I don’t know how he found me, but he did.

Chapter 23

Nathan

* * *

“What the fuck are you doing here?” I practically scream as I rip the passenger side door open and slam it as I fall into the seat. She’s got to be out of her mind.

She wasn’t at her parents’ house, or her aunt’s on the other side of town. I thought maybe she’d go to the school. All Nancy said was that Hally wanted to go home. But I couldn’t find her anywhere.

The last thing I thought as I went to drive by my old house, was that she’d be here. I was just retracing our steps from when we were kids, praying that’s what she was doing too.

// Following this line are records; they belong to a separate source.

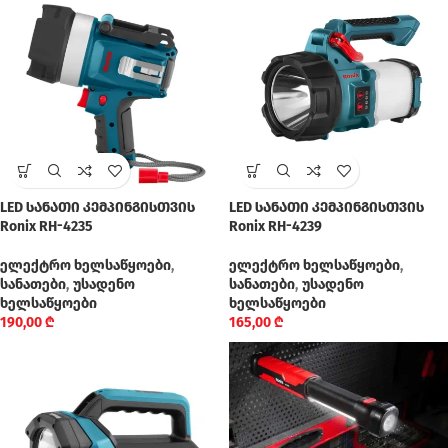
LED სანათი კემპინგისთვის
LED სანათი კემპინგისთვის
Ronix RH-4235
Ronix RH-4239
ელექტრო ხელსაწყოები
,
ელექტრო ხელსაწყოები
,
სანათები
,
უსადენო
სანათები
,
უსადენო
ხელსაწყოები
ხელსაწყოები
190,00
₾
165,00
₾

“Stop yelling at me and telling me what to do,” Hally snaps at me the moment I look at her. My hands clench into fists and my jaw tightens as my teeth grind.

“You don’t get to control me,” she adds and then seems to settle down, but it’s because she thinks she’s won this round. And that’s bullshit.

“You shouldn’t be here,” I tell her simply. I try not to make my words sound harsh. I try to say it like a statement, like a fact. She should know better.

I almost tell her those exact words, but it’ll just set her off. So I wait. I hold my breath until she concedes.

“I know,” she says after a moment and reaches behind her to put her cell phone in her purse, which is at my feet. “I was just leaving,” she says as she turns to sit straight in her seat. She doesn’t look at me and I get the impression she wants me to leave.

But I can’t go that easy. I can’t just let her walk away.

“Don’t shut me out, Hally. I fuck up; I know I do. But I’m here and I want to be here. Please don’t push me away. I can’t take it again.”

She seems to soften slightly, and I keep going. It’s a sign that she’s listening at least and I don’t even know if I deserve that much.

“I have problems,” I start to tell her and I don’t know exactly how to say what I need to say, but I just keep going. “I don’t have people in my life. I never really did except for you, and I know I do stupid shit.” The words fall out of my mouth as if they’re pushing each other to get out and go to her. Like everything in me has been waiting to tell her exactly how I feel. “I’m not good with words or with being there for people because I don’t know how. But Hally, for you, with you, I want to do it all right. I want to be the man you need and deserve, and I refuse to be anything else.”

Hally watches me, searching my expression for something, although I’m not sure what she’s looking for. “I hope you believe me,” I tell her. “You can talk, and I’ll listen. We can start with that, and I’ll learn. I promise I will.”